The science writer Tom Chivers, in The AI Does Not Hate You, delivers a pleasantly journalistic if rather dishevelled account of how such personalities figured in the rise of an AI-focused internet community called the Rationalists. Are they just another millenarian movement of tech-inflected eschatology, or alternatively, as one sceptic says, a ‘sex cult’? Even if they are, we might need to take them seriously, as we should take seriously the possibility of a big asteroid hitting the Earth again: it might be unlikely, but the downside is an extinction-level event.
Not among the cultists is Stuart Russell, author of a seminal textbook on AI computing, whose own new book is a more nutritiously reasoned and orderly investigation. Russell is unusual among computer scientists in that he has read widely in literature and philosophy, and so his arguments are richer and more detailed (as well as funnier) than those of your average Silicon Valley guru who blithely assumes that ‘tech’ can solve problems that have puzzled mere human geniuses for millennia.
Much of Russell’s book, indeed, is a brilliantly clear and fascinating exposition of the history of computing thus far, and how very difficult true AI will be to build. It has, though, historically always been a bad bet to say that some scientific or technological revolution (e.g. flying machines) is simply impossible, so Russell turns his attention to a projected future of real AI, which he guesses might happen in around 80 years. What then? Why, then we face the subtitular ‘problem of control’. Given a machine that, ex hypothesi, is far more intelligent than a human, how do we make sure it acts only in ways beneficial to us?

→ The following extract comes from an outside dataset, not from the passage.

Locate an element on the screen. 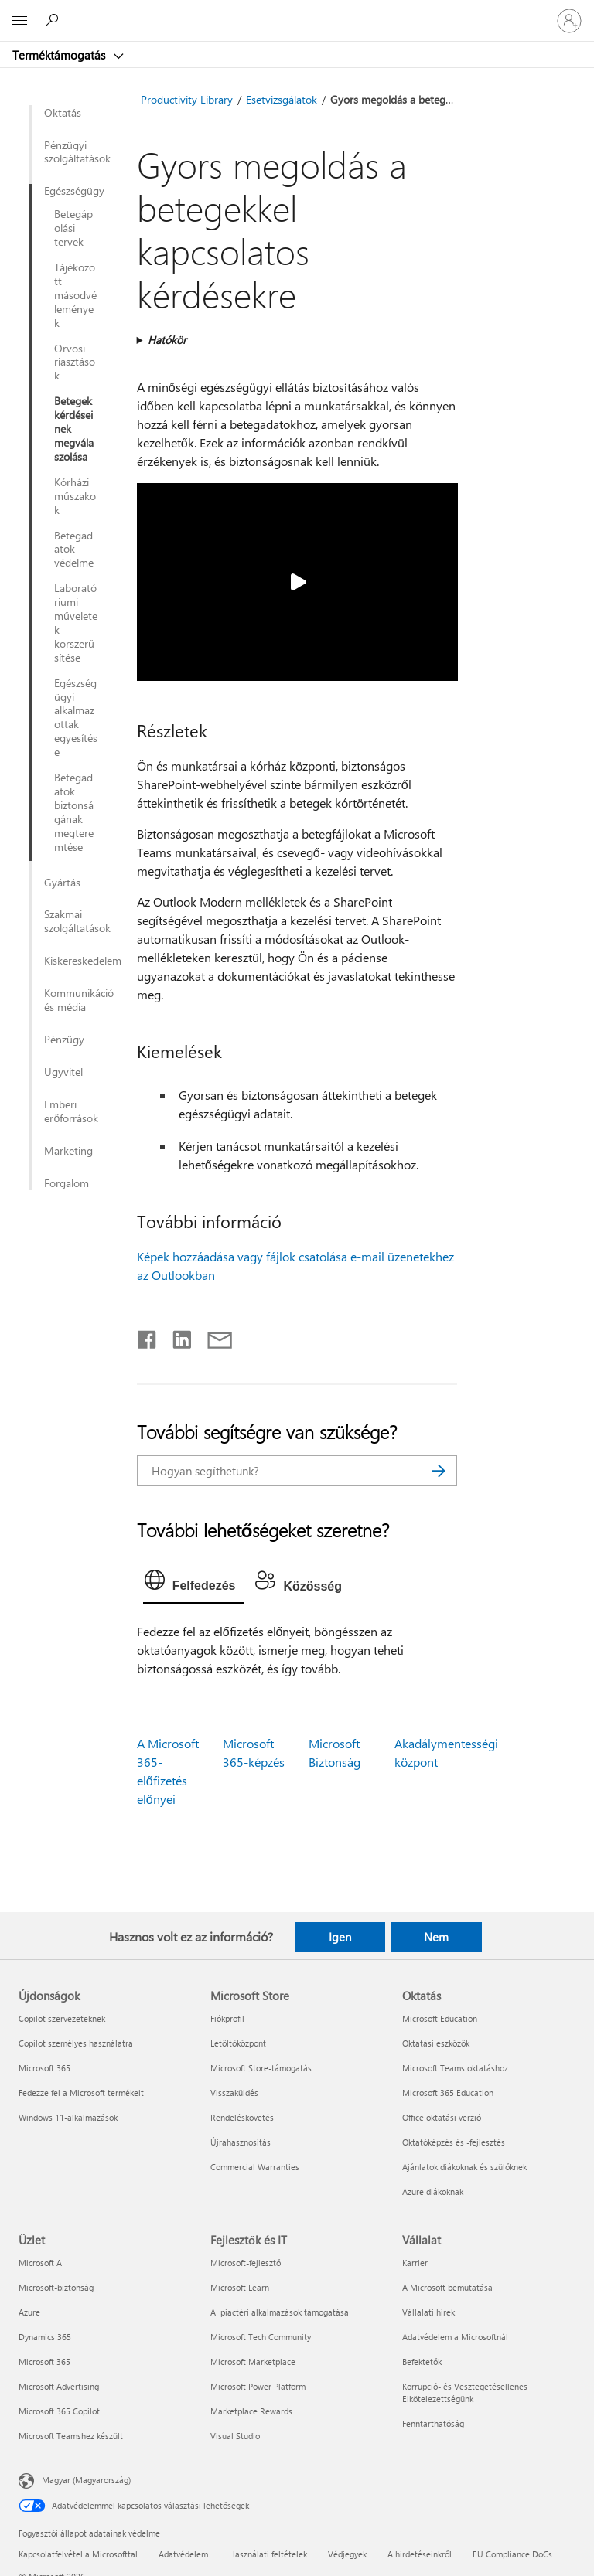 This screenshot has width=594, height=2576. Fenntarthatóság [Fenntarthatóság Vállalat] is located at coordinates (433, 2423).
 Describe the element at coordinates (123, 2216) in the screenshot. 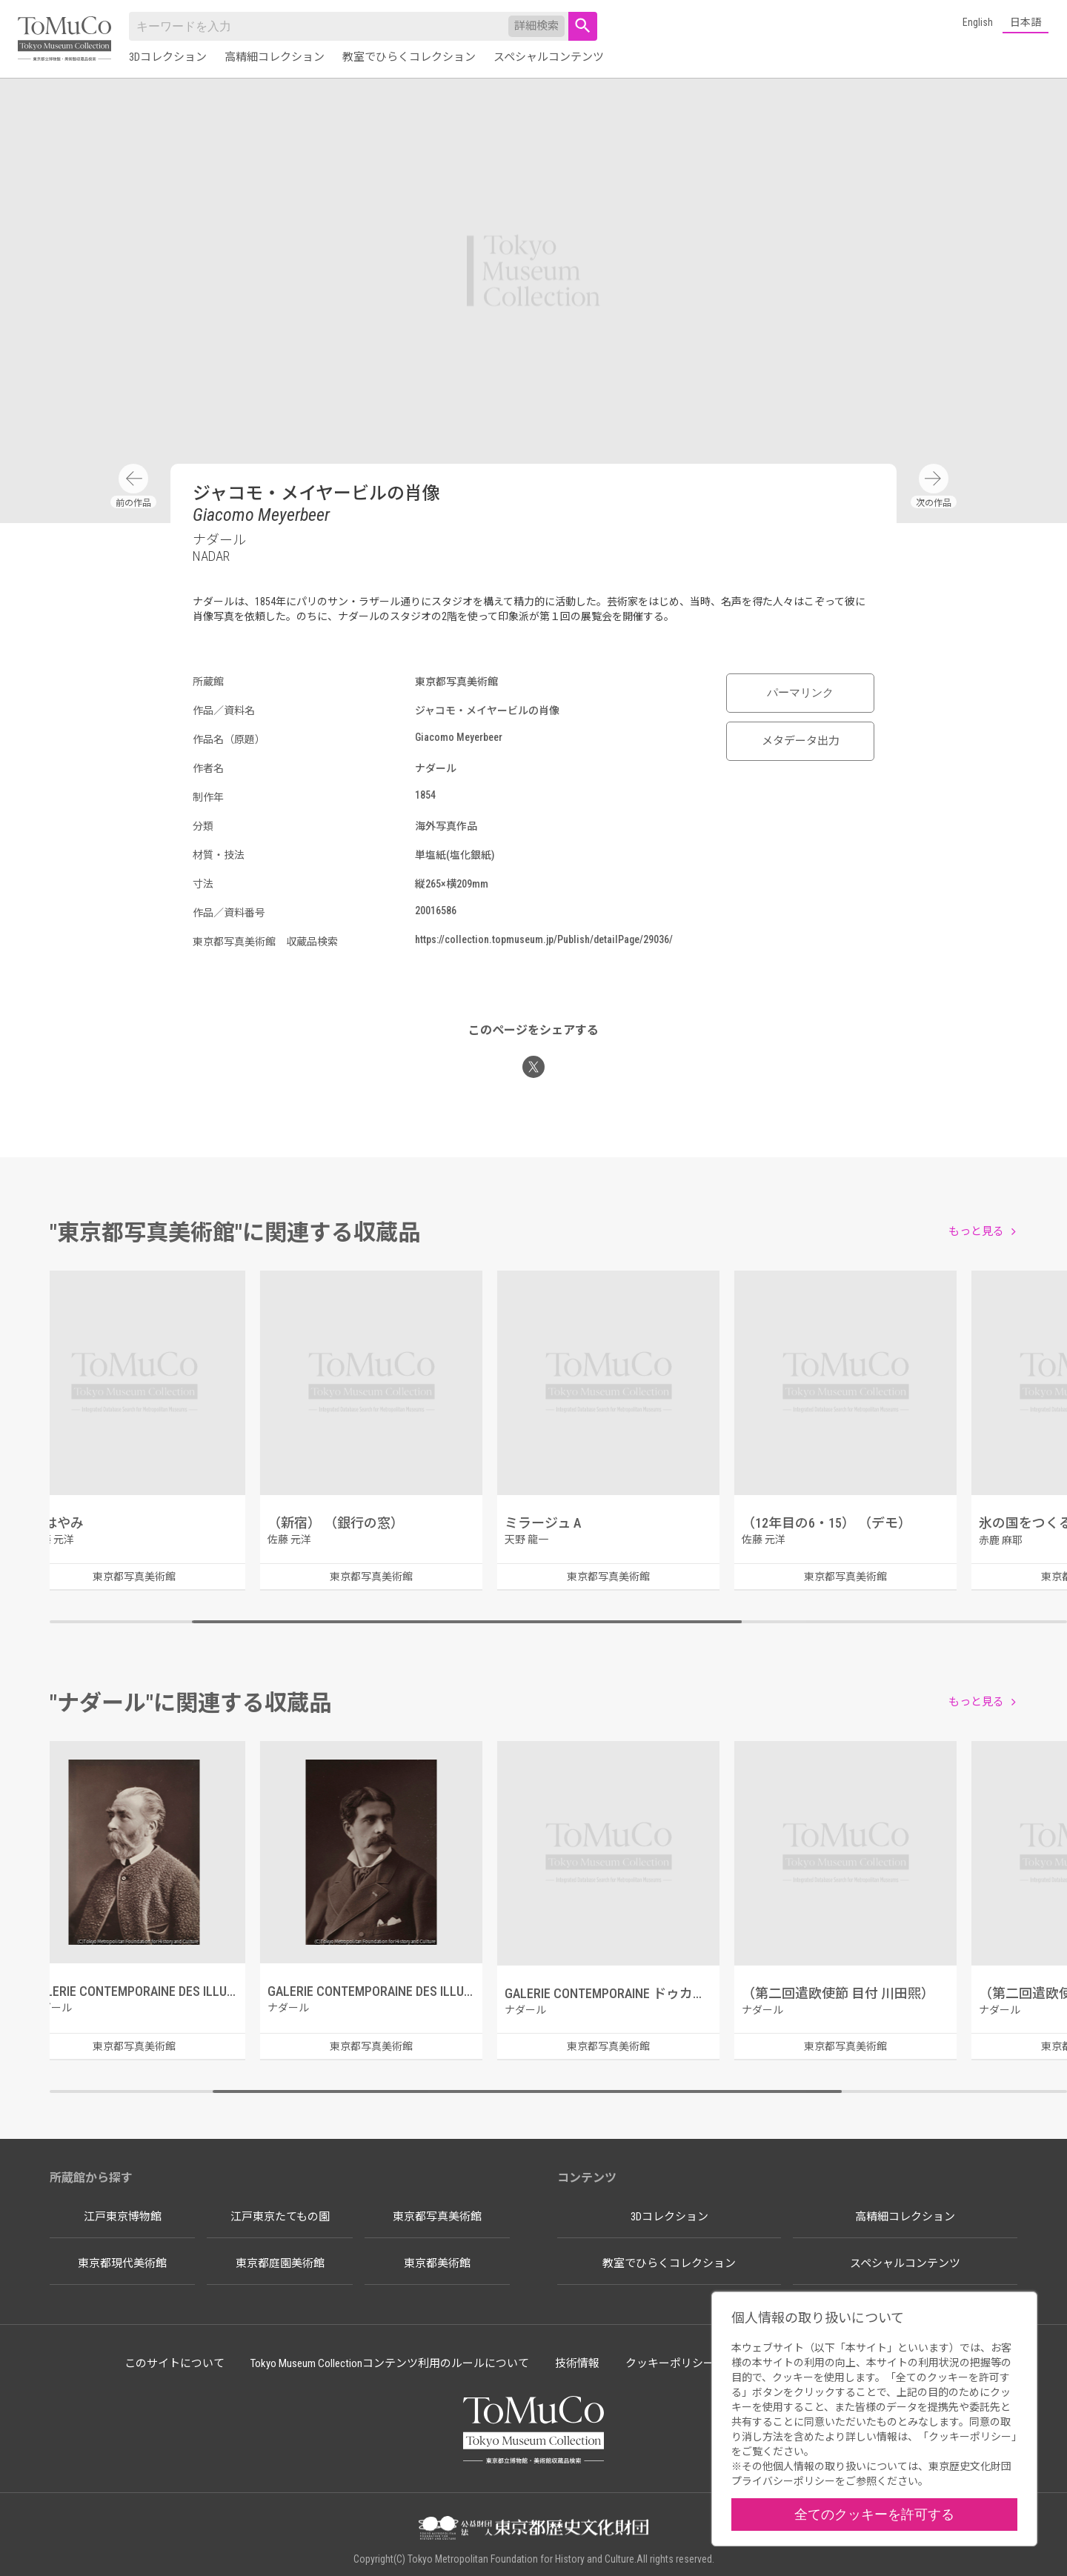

Take the notorious paperclip problem. You tell the AI to make paperclips. What could be more innocent? Unfortunately you haven’t told the AI when to stop making paperclips, so it carries on until it has turned all the available atoms on Earth, including all the human beings, into paperclips, and it doesn’t stop then. Even more unfortunately, you can’t turn it off once you realise your mistake, because the AI has, quite logically, decided that in order to fulfil its given goal of making paperclips, it must protect itself by disabling its off switch, otherwise it wouldn’t be able to carry on making paperclips.
This example generalises, in Russell’s colourful yet rigorous exegesis, to the lesson that it is impossible fully to specify any goal we give a machine to prevent catastrophic misunderstandings. His proposed solution, to simplify a lot of nuance, is to avoid giving the machine ‘goals’ at all, but to build into it a kind of epistemic humility: it should infer what to do from observing the preferences of humans. Of course some humans will have evil preferences, but that sounds like a start, as does his lovely passing endorsement of ‘researchers with good taste’, and his recommendation that we all should have a right to mental security, to ‘live in a largely true information environment’.
Meanwhile we can fondly hope that the current AI hype will at least bear fruit in a consumer version of the Berkeley Robot for the Elimination of Tedious Tasks, which, Russell tells us, ‘has been folding piles of towels since 2011’. Another AI researcher tells Chivers, indeed, that he thinks the whole threat of machines ever doing much worse than folding towels for us is overblown: to him, ‘the basic premise of an intelligent thing destroying the world was silly, and not really in keeping with what “intelligence” means’. Hmmm. Look out the window: how is the only example with which we are familiar of intelligence with a capacity to alter the world doing so far?